Grave erreur ! Sous l’écume se terre et travaille la lame de fond qui en dit bien plus long que le sac et le ressac des vagues incessantes de notre médiocrité s’échouant sur les récifs de notre époque fièrement allongée sur son néant. Ainsi a-t-on incidemment appris que « les selfies ont tué 259 personnes entre octobre 2011 et novembre 2017, soit en moyenne 43 morts par an », soit bien plus que les attaques de requin, selon une étude indienne parue récemment dans le Journal of Family Medicine and Primary Care. En Inde, où « les victimes sont dans leur majorité âgées de moins de 30 ans, ce qui n'est guère étonnant, cette tranche d'âge étant plus adepte de l'autoportrait », la municipalité de Bombay aurait déjà instauré pas moins de « 16 “zones de non-selfies” après plusieurs morts sur ces lieux » (Europe 1, 4 octobre).

Pour les béotiens non modernes qui ignoreraient ce que signifie ce terme globish, il sera proposé la définition suivante : autoportrait narcissique immortalisant la vacuité autosatisfaite de son moi dérisoire, lequel s’affiche, décomplexé, devant un décor protéiforme servant d’alibi à son tout-à-l’ego. En d’autres termes, graver sur l’argentique de son iPhone, reconverti pour l’occasion en appareil photo, sa propre figure, de préférence hilare et débile, sur un célèbre fond touristique (la tour Eiffel, le Taj Mahal ou la tour de Pise) dont le prétexte n’est autre que celui d’exhiber sur Facebook, avec force « émoji » ou « émoti(con)es », un « j’y étais » conquérant et triomphateur. Bref, la bêtise insondable et chimiquement pure…
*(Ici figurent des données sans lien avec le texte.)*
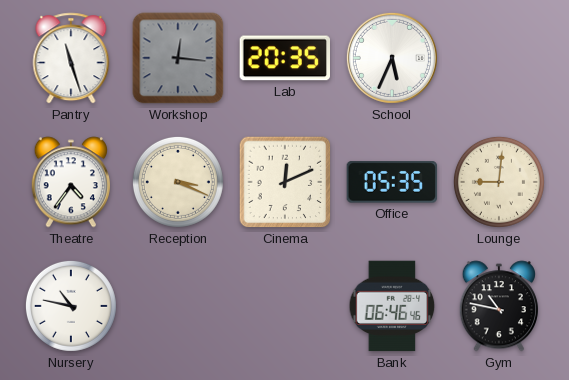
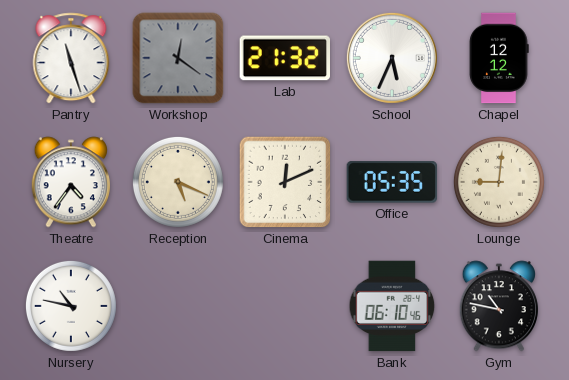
Workshop: 12:16 -> 12:21
Lab: 20:35 -> 21:32
Chapel: none -> 12:12
Reception: 3:19 -> 5:19
Bank: 06:46 -> 06:10
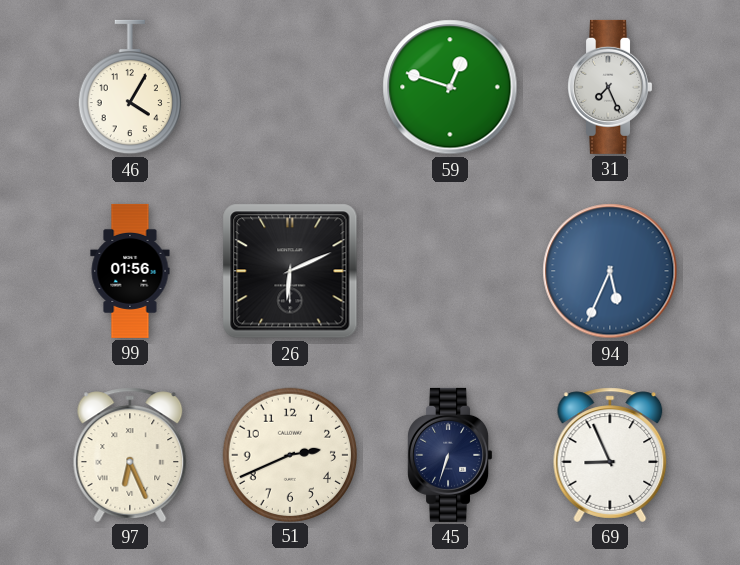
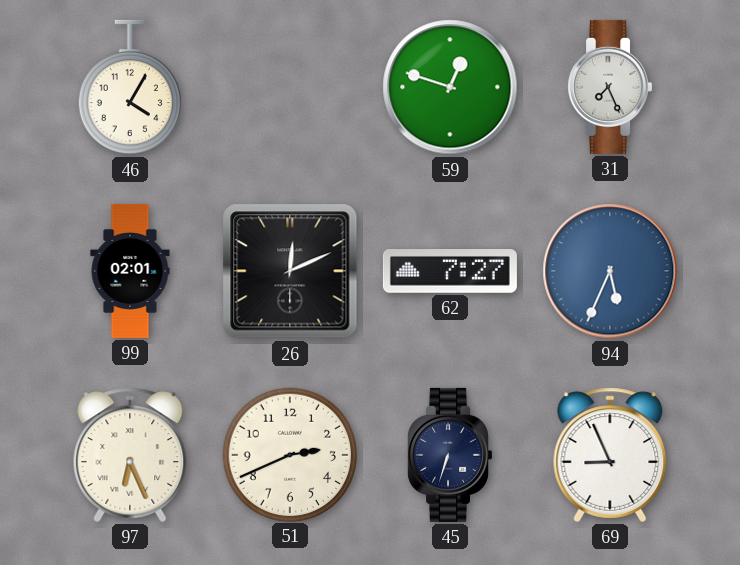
99: 01:56 -> 02:01
26: 6:11 -> 12:11
62: none -> 7:27
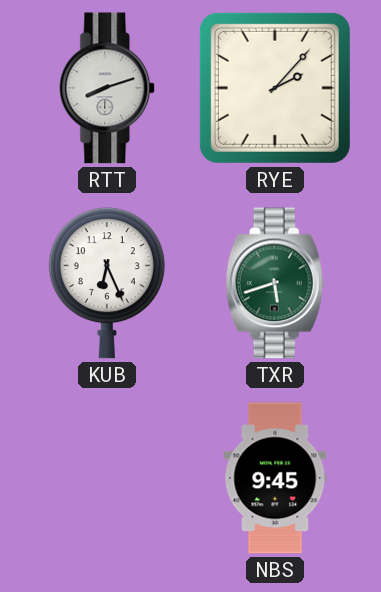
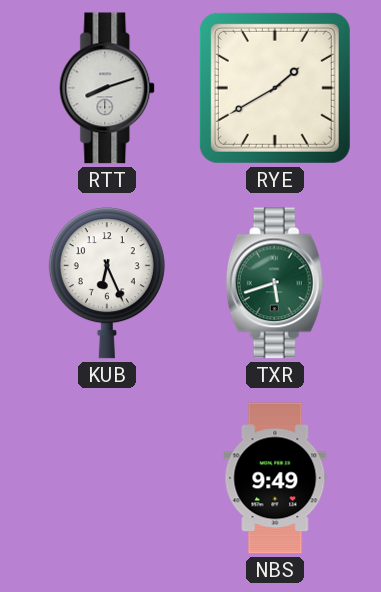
RYE: 2:07 -> 1:40
NBS: 9:45 -> 9:49
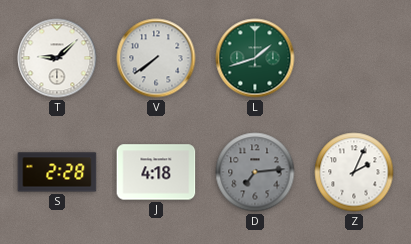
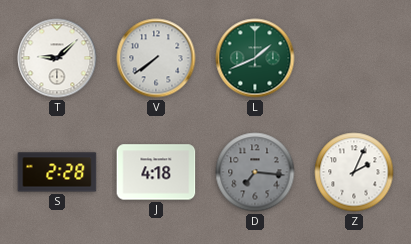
L: 1:42 -> 1:41
D: 7:14 -> 7:16
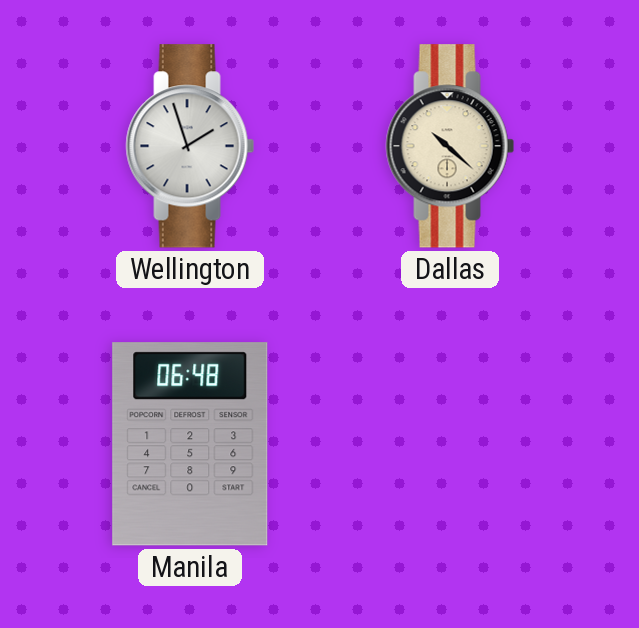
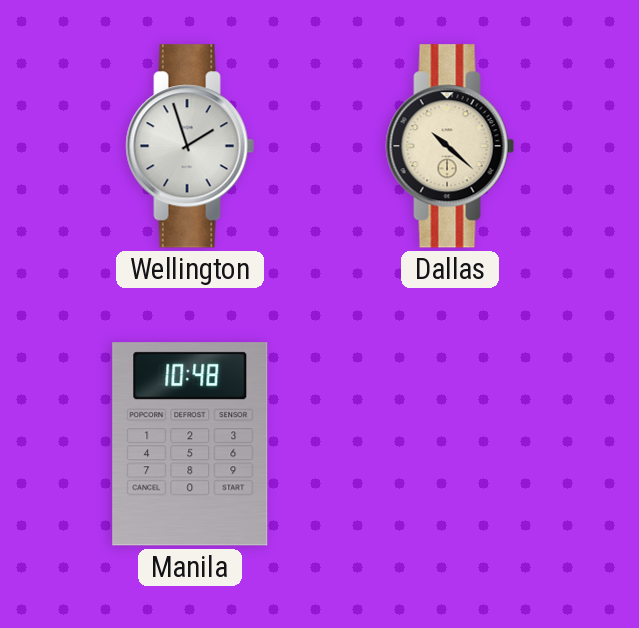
Manila: 06:48 -> 10:48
Que ceux de nos lecteurs pratiquant ce nouveau spot de combat veuillent bien pardonner l’auteur de ces lignes tout en faisant montre, à son égard, de l’infinie mansuétude, de la patiente tolérance dont celui-ci souffre (en tous les sens du terme) de faire preuve pour ses contemporains qu’il voit, consterné, s’abîmer dans l’insignifiance de ce que Freud dénommait leur narcissisme primaire.

Ils sont légion, ces adeptes du selfie, ces nouveaux « self-made-men » de l’hyper-modernité post-libérale (celle venant bien après les Lumières, une fois qu’ils les ont toutes éteintes), ces autodidactes d’un genre nouveau qui exorcisent ainsi, d’une bien curieuse façon (qui est celle de leur propre état autodestructeur de consommation capitaliste ; relire impérativement La Culture du narcissisme, de Christopher Lasch, pour saisir au mieux le propos), l’indicible anxiété qui les ronge psychologiquement (que la psychiatrie actuelle analyserait à la fois comme un stade de régression psycho-infantile et un syndrome maniaco-dépressif), cette aridité morale et spirituelle de leur âme trop longtemps exposée aux vapeurs corrosives et addictives du fétichisme de la marchandise.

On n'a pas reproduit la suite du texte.